## [Directions]
I'd like the data beneath this line reproduced exactly, without any of its images.

(Collected data entries)

----

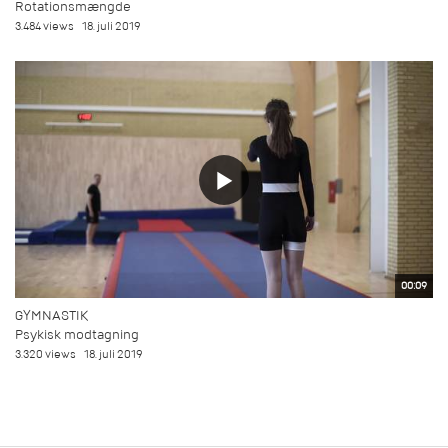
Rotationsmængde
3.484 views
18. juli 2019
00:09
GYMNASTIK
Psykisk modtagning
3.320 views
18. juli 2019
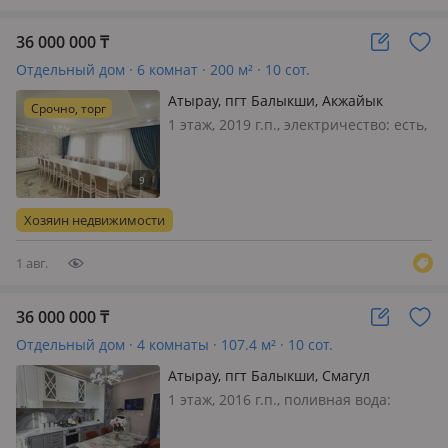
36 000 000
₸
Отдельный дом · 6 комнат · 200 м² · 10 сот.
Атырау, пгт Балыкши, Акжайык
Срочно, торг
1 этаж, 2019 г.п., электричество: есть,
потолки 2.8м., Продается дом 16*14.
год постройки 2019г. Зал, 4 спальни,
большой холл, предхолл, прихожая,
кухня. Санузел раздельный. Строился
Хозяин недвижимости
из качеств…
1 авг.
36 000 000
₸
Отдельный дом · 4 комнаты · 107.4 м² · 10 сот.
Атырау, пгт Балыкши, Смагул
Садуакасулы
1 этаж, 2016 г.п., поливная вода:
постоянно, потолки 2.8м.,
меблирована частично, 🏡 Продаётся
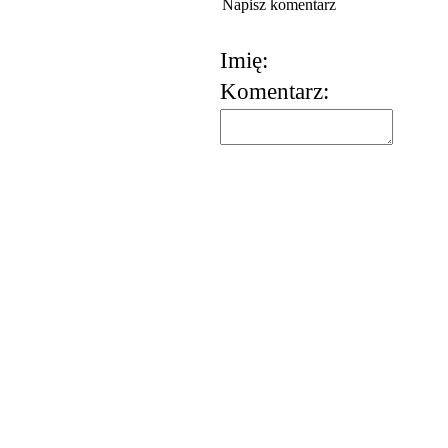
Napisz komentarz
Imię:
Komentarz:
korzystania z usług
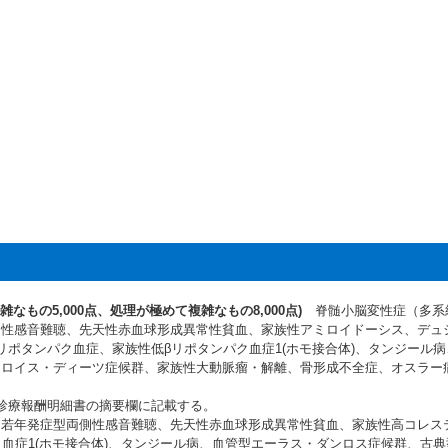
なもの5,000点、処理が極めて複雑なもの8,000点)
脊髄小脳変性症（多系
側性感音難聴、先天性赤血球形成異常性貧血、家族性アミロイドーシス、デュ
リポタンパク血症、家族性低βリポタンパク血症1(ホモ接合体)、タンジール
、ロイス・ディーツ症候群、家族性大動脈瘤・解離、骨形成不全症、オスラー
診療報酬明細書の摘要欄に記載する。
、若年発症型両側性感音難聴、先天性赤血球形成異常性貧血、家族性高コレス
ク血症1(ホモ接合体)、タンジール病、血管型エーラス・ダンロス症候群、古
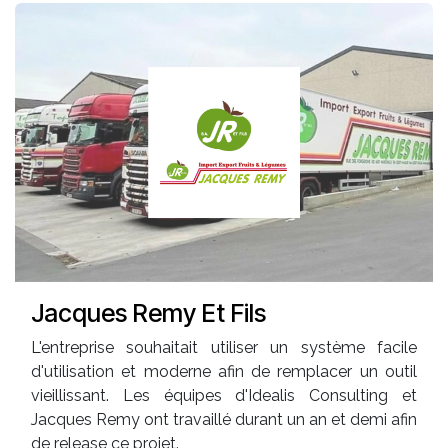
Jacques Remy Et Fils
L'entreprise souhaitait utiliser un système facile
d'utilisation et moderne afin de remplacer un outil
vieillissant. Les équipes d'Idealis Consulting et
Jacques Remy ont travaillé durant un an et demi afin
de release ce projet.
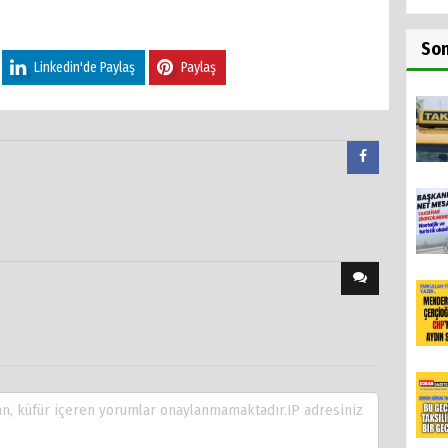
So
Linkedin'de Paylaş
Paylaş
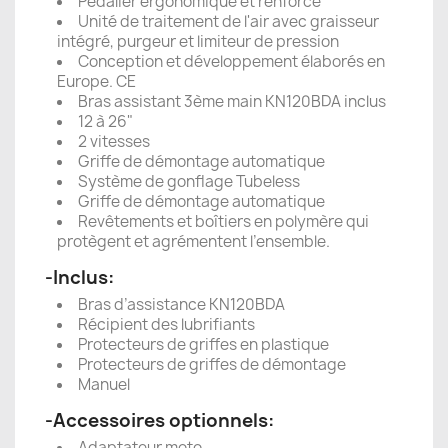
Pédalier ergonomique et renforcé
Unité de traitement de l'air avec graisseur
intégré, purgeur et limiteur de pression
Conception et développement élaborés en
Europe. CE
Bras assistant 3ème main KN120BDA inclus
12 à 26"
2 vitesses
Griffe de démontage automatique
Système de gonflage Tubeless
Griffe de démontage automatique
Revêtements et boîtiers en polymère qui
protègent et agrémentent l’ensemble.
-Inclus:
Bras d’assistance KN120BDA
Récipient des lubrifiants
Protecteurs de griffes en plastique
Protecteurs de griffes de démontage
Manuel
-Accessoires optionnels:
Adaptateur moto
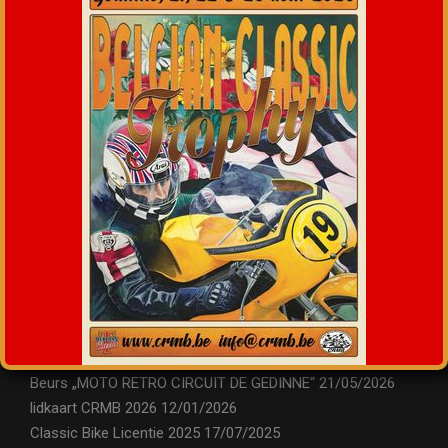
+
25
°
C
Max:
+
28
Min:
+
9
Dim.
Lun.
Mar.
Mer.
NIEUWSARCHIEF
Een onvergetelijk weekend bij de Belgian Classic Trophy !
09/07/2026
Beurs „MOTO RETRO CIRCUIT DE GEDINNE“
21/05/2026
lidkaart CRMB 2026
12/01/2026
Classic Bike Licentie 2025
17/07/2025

----

## [Expected output]
Rotationsmængde
3.484 views
18. juli 2019
00:09
GYMNASTIK
Psykisk modtagning
3.320 views
18. juli 2019
36 000 000
₸
Отдельный дом · 6 комнат · 200 м² · 10 сот.
Атырау, пгт Балыкши, Акжайык
Срочно, торг
1 этаж, 2019 г.п., электричество: есть,
потолки 2.8м., Продается дом 16*14.
год постройки 2019г. Зал, 4 спальни,
большой холл, предхолл, прихожая,
кухня. Санузел раздельный. Строился
Хозяин недвижимости
из качеств…
1 авг.
36 000 000
₸
Отдельный дом · 4 комнаты · 107.4 м² · 10 сот.
Атырау, пгт Балыкши, Смагул
Садуакасулы
1 этаж, 2016 г.п., поливная вода:
постоянно, потолки 2.8м.,
меблирована частично, 🏡 Продаётся
Napisz komentarz
Imię:
Komentarz:
korzystania z usług
なもの5,000点、処理が極めて複雑なもの8,000点)
脊髄小脳変性症（多系
側性感音難聴、先天性赤血球形成異常性貧血、家族性アミロイドーシス、デュ
リポタンパク血症、家族性低βリポタンパク血症1(ホモ接合体)、タンジール
、ロイス・ディーツ症候群、家族性大動脈瘤・解離、骨形成不全症、オスラー
診療報酬明細書の摘要欄に記載する。
、若年発症型両側性感音難聴、先天性赤血球形成異常性貧血、家族性高コレス
ク血症1(ホモ接合体)、タンジール病、血管型エーラス・ダンロス症候群、古
Jacques Remy Et Fils
L'entreprise souhaitait utiliser un système facile
d'utilisation et moderne afin de remplacer un outil
vieillissant. Les équipes d'Idealis Consulting et
Jacques Remy ont travaillé durant un an et demi afin
de release ce projet.
So
Linkedin'de Paylaş
Paylaş
Pédalier ergonomique et renforcé
Unité de traitement de l'air avec graisseur
intégré, purgeur et limiteur de pression
Conception et développement élaborés en
Europe. CE
Bras assistant 3ème main KN120BDA inclus
12 à 26"
2 vitesses
Griffe de démontage automatique
Système de gonflage Tubeless
Griffe de démontage automatique
Revêtements et boîtiers en polymère qui
protègent et agrémentent l’ensemble.
-Inclus:
Bras d’assistance KN120BDA
Récipient des lubrifiants
Protecteurs de griffes en plastique
Protecteurs de griffes de démontage
Manuel
-Accessoires optionnels:
Adaptateur moto
+
25
°
C
Max:
+
28
Min:
+
9
Dim.
Lun.
Mar.
Mer.
NIEUWSARCHIEF
Een onvergetelijk weekend bij de Belgian Classic Trophy !
09/07/2026
Beurs „MOTO RETRO CIRCUIT DE GEDINNE“
21/05/2026
lidkaart CRMB 2026
12/01/2026
Classic Bike Licentie 2025
17/07/2025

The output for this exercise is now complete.